*** Source material

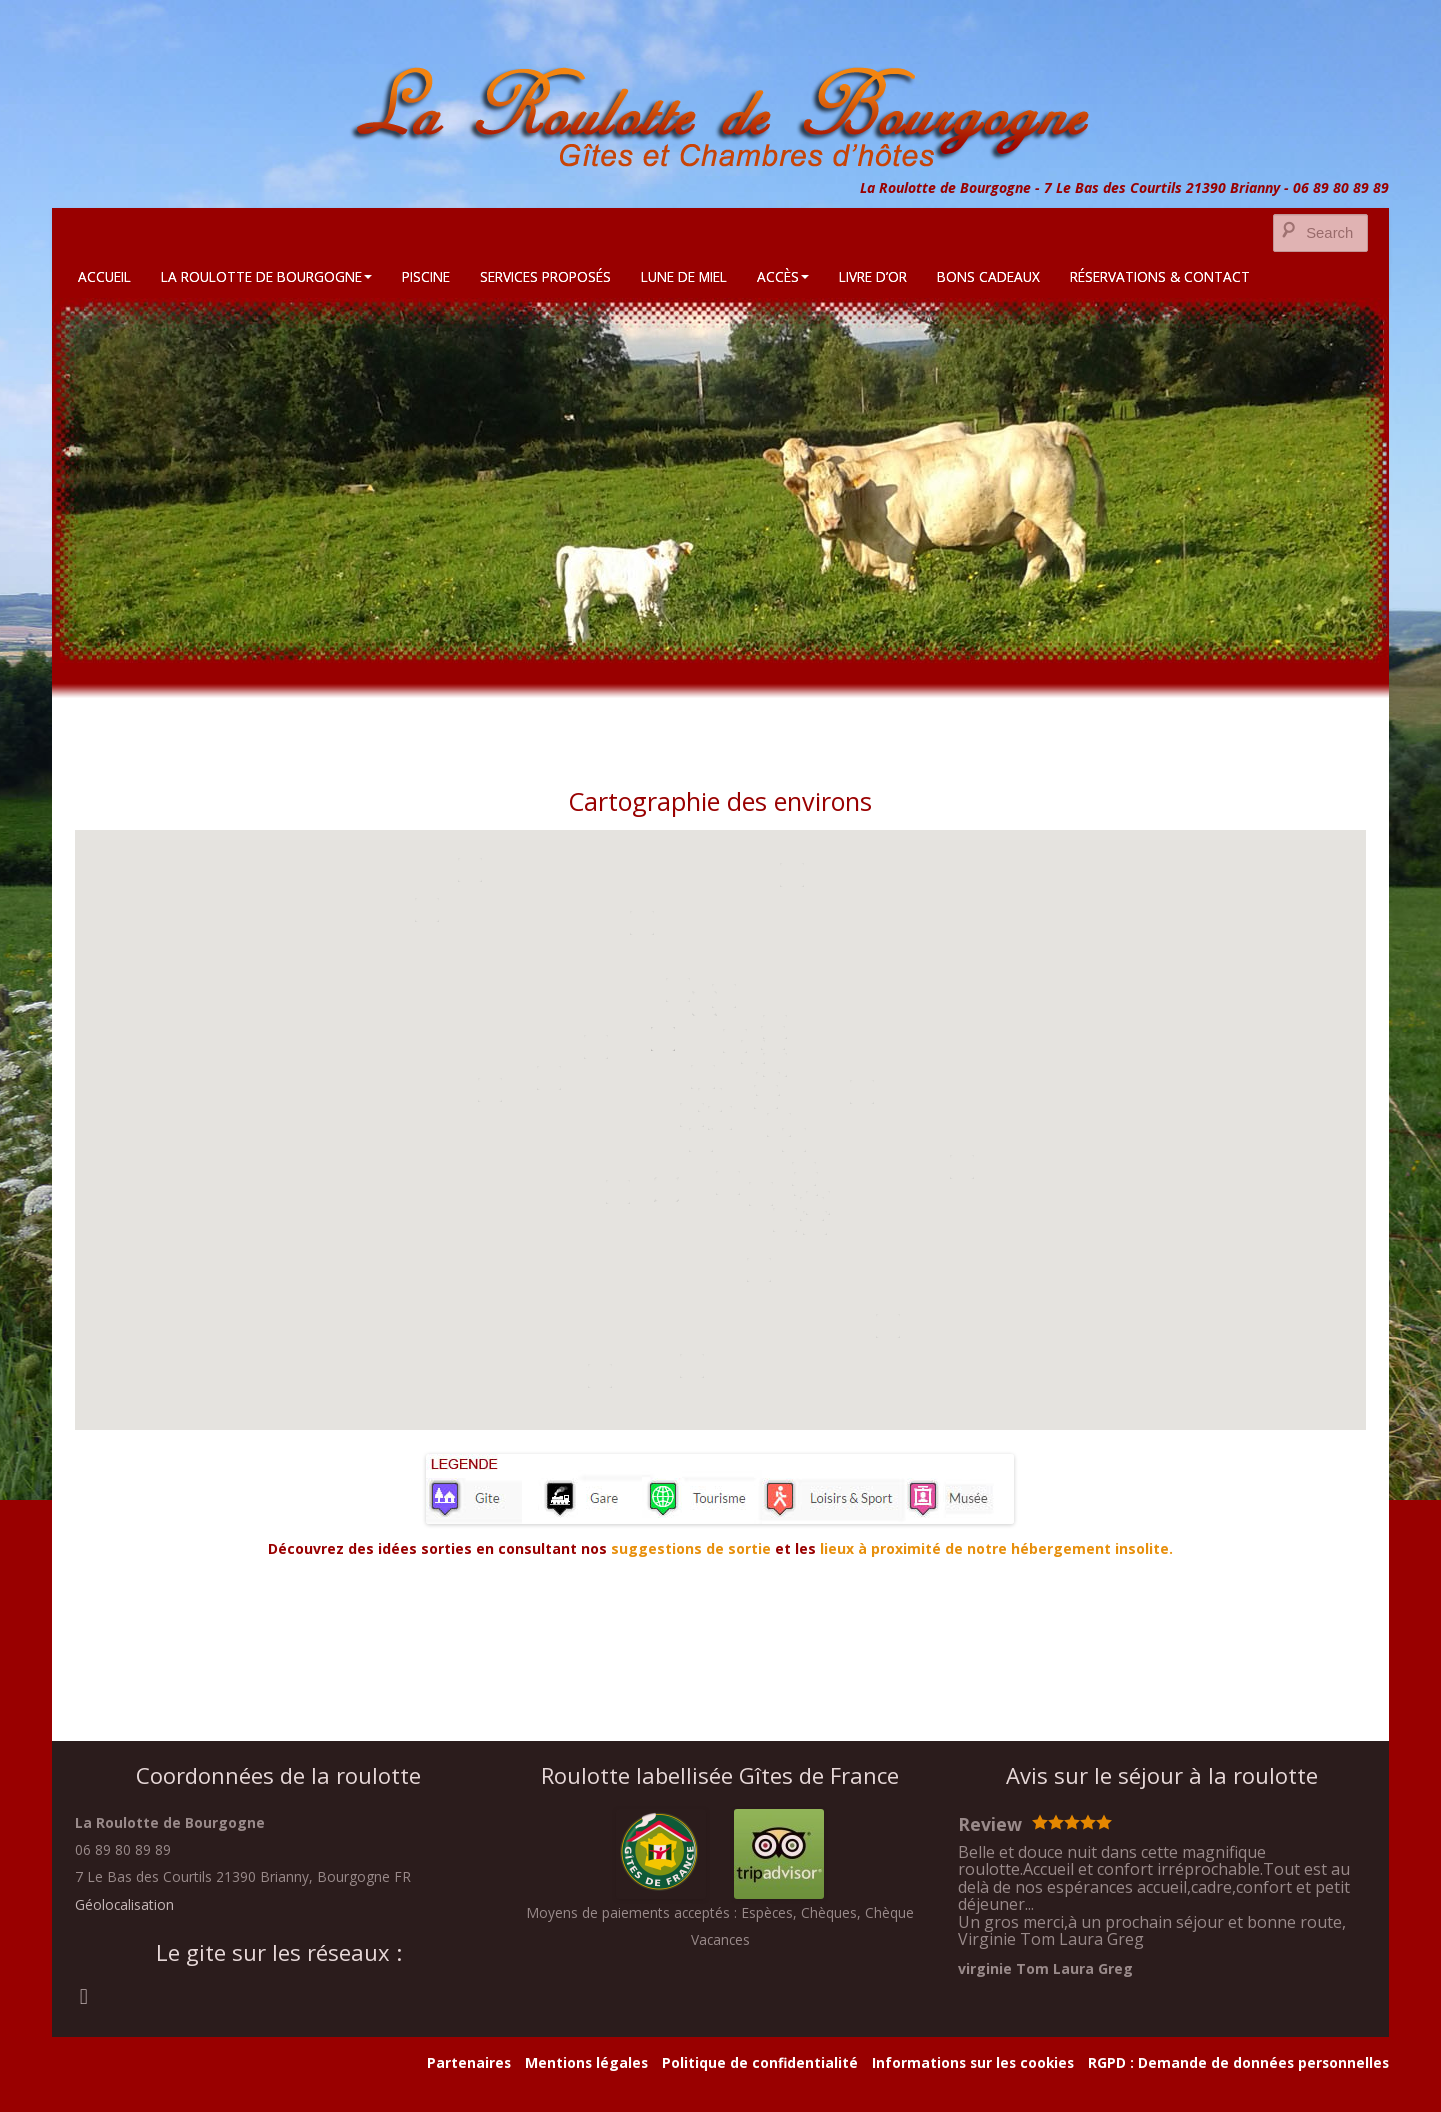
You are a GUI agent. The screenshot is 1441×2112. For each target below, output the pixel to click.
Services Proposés (545, 276)
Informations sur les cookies (973, 2062)
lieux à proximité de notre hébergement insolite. (994, 1548)
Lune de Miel (684, 276)
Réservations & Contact (1160, 276)
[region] (720, 480)
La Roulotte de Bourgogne (266, 276)
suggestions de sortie (691, 1548)
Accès (783, 276)
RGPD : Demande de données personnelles (1238, 2062)
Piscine (426, 276)
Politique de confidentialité (760, 2062)
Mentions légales (586, 2062)
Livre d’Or (873, 276)
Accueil (104, 276)
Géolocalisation (124, 1904)
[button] (720, 1118)
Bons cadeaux (988, 276)
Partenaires (469, 2062)
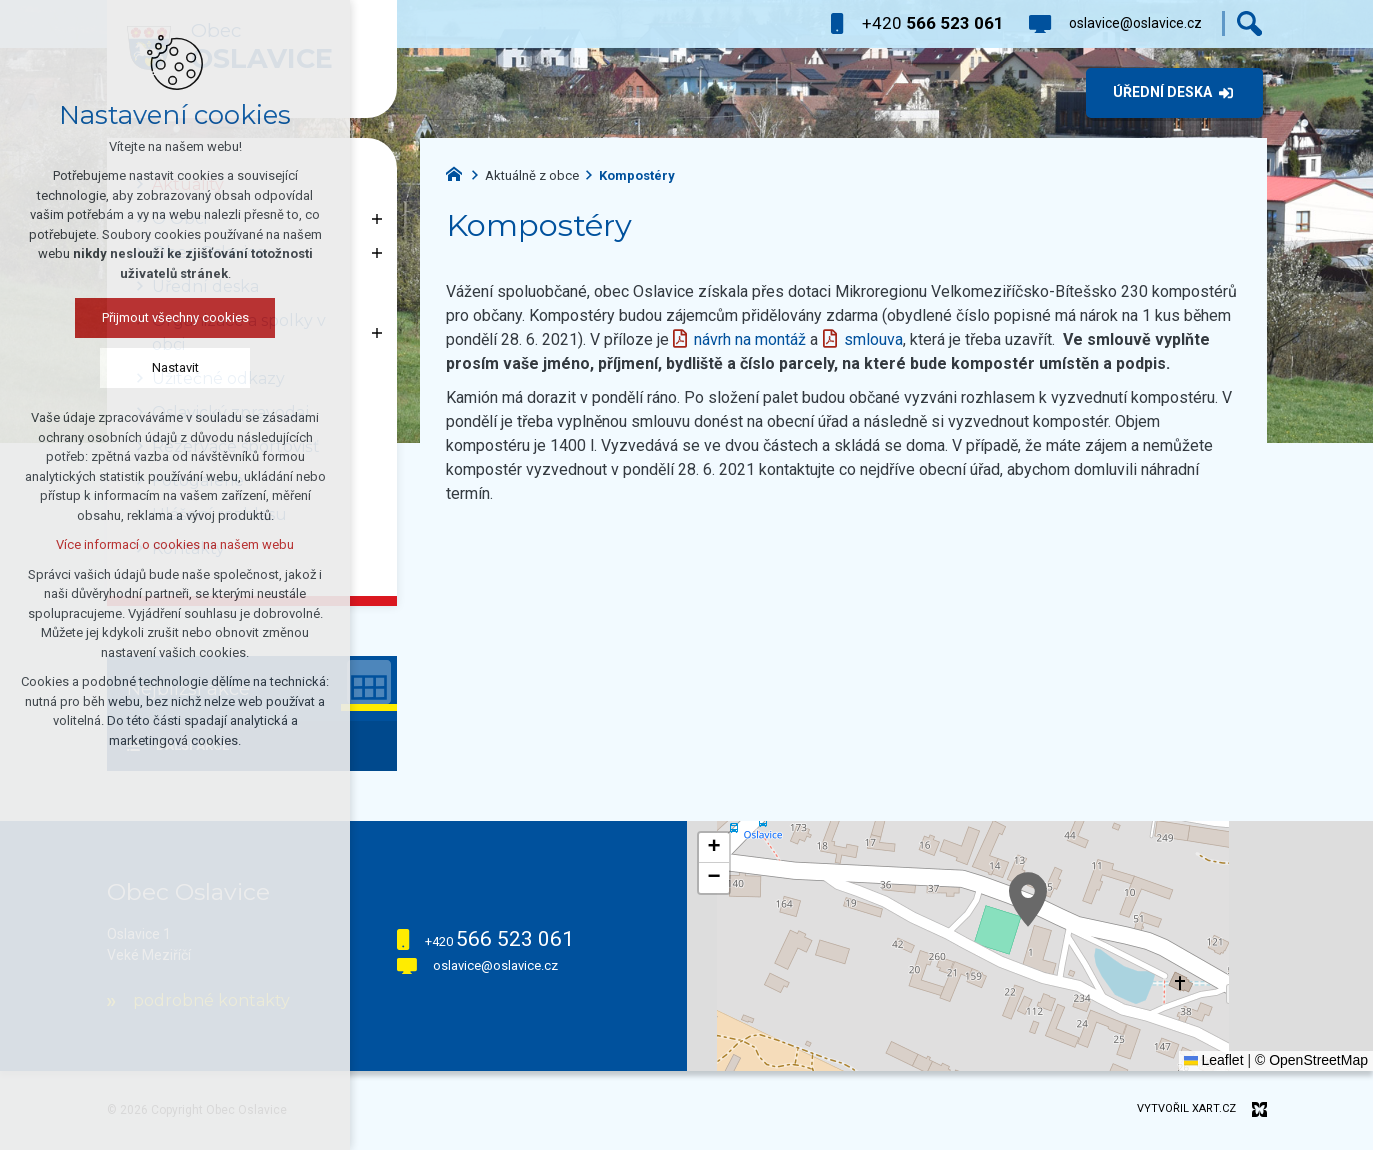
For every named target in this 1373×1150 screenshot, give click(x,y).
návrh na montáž (750, 339)
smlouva (873, 339)
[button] (1028, 899)
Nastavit (175, 367)
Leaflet (1214, 1060)
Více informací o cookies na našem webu (175, 544)
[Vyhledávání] (1249, 23)
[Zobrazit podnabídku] (377, 219)
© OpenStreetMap (1311, 1060)
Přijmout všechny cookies (175, 317)
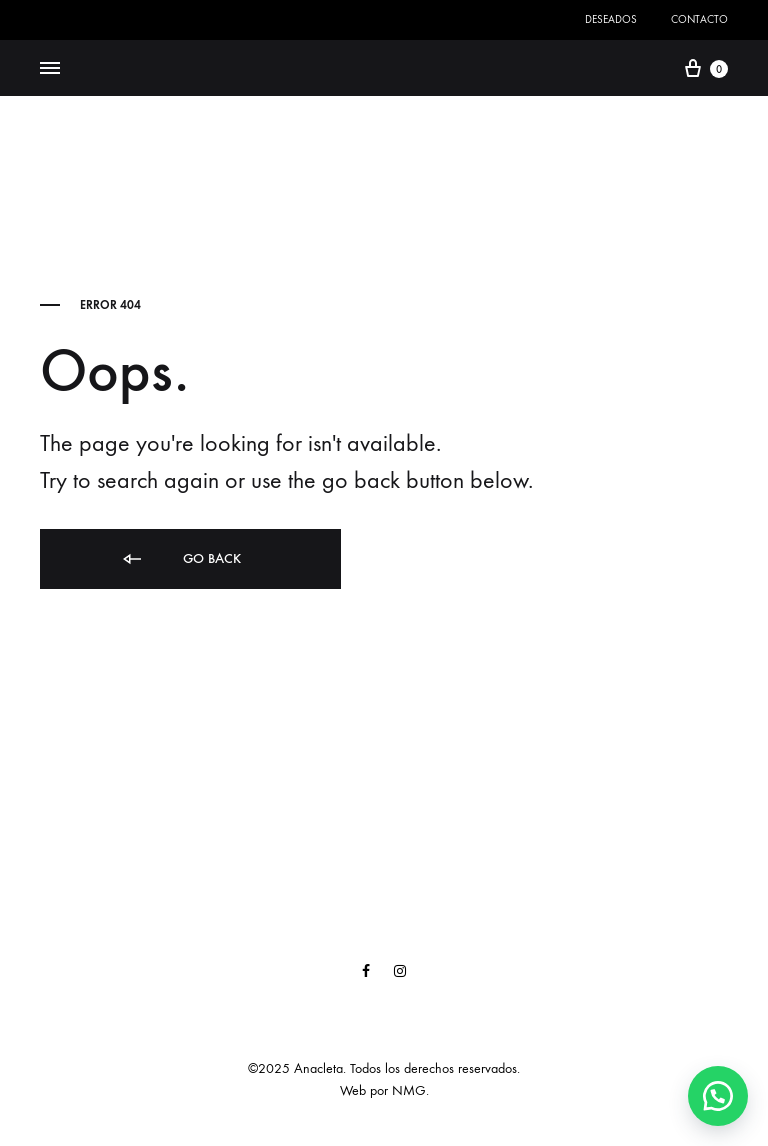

******

Your instructions ->
Each entry above should come back word for word, and no picture should come with it.

Reply to the exercise ->
You are a GUI agent. The screenshot is 1441×2112. For each target below, output the pixel to click.
Services Proposés (545, 276)
Informations sur les cookies (973, 2062)
lieux à proximité de notre hébergement insolite. (994, 1548)
Lune de Miel (684, 276)
Réservations & Contact (1160, 276)
[region] (720, 480)
La Roulotte de Bourgogne (266, 276)
suggestions de sortie (691, 1548)
Accès (783, 276)
RGPD : Demande de données personnelles (1238, 2062)
Piscine (426, 276)
Politique de confidentialité (760, 2062)
Mentions légales (586, 2062)
Livre d’Or (873, 276)
Accueil (104, 276)
Géolocalisation (124, 1904)
[button] (720, 1118)
Bons cadeaux (988, 276)
Partenaires (469, 2062)
For every named target in this 1373×1150 screenshot, give click(x,y).
návrh na montáž (750, 339)
smlouva (873, 339)
[button] (1028, 899)
Nastavit (175, 367)
Leaflet (1214, 1060)
Více informací o cookies na našem webu (175, 544)
[Vyhledávání] (1249, 23)
[Zobrazit podnabídku] (377, 219)
© OpenStreetMap (1311, 1060)
Přijmout všechny cookies (175, 317)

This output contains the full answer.